|Teacher Training: a Reference Manual (Peace Corps, 1986, 176 p.)|
|Chapter 2 what a teacher needs to know|
Self-assessment can be a powerful technique for the teacher who
chooses to work independently to determine personal strengths and improve
his/her teaching strategies and skills. The following
suggests ways to self-evaluate teaching and classroom management styles. (Refer to the Supervision section of this manual for a more detailed description of observation techniques and procedures).
Prepare a checklist (such as the one which follows) of important pedagogical aspects mentioned in this manual as a way to periodically evaluate your teaching.
- Are you clear about your objectives for the lesson?
- Is the lesson well planned?
- Are you going to be using visual aids in the lesson and are these visual aids prepared before the lesson?
- Do the planned learning activities provide opportunities for student participation?
- Are the activities varied and stimulating for the students?
- Are directions presented in a clear fashion? Are you sure that the students understand your directions and explanations?
- Do you greet the students before the lesson in a manner that lets them know that you are serious about your teaching and you enjoy being with them?
- Do you include a review or warm-up exercise after you have greeted the students?
- Do you give positive feedback to individual students or the whole class when their performance/behavior is good?
- Do you address the students by name?
- Do you talk to the whole class?

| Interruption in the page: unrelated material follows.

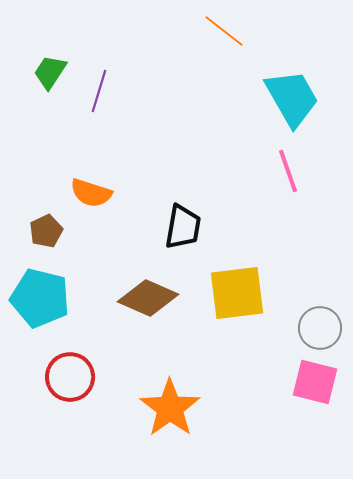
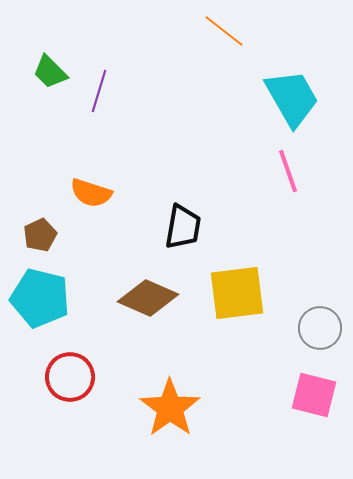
green trapezoid: rotated 78 degrees counterclockwise
brown pentagon: moved 6 px left, 4 px down
pink square: moved 1 px left, 13 px down
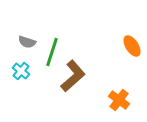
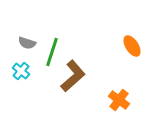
gray semicircle: moved 1 px down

Do you maintain good eye contact and project your voice so that all students in the class can hear you without difficulty?
- Is your appearance culturally appropriate?
2. Ask other teachers to observe your teaching (using a checklist or guidelines similar to the one above)
3. Use class meetings as a way to get student feedback and at the same time to talk to students informally. (It must be remembered that students are not used to evaluating their teacher so comments may not be as candid and sincere as you might want).
4. Test students periodically either formally or informally to evaluate their understanding of material presented.
5. Use written evaluations by supervisors or students as a way of collecting feedback on your teaching effectiveness.
By evaluating yourself periodically, you can get valuable insights that will make your teaching not only more effective but also much more enjoyable.